> [Problem]
Write out every entry exactly; the pictures do not belong in the copy.

> [Information provided]
BEGIN

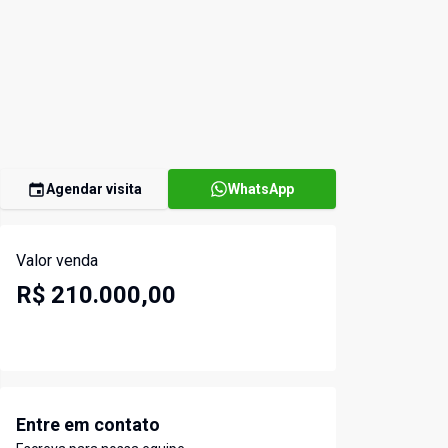
Agendar visita
WhatsApp
Valor venda
R$ 210.000,00
Entre em contato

END

> [Result of the task]
Agendar visita
WhatsApp
Valor venda
R$ 210.000,00
Entre em contato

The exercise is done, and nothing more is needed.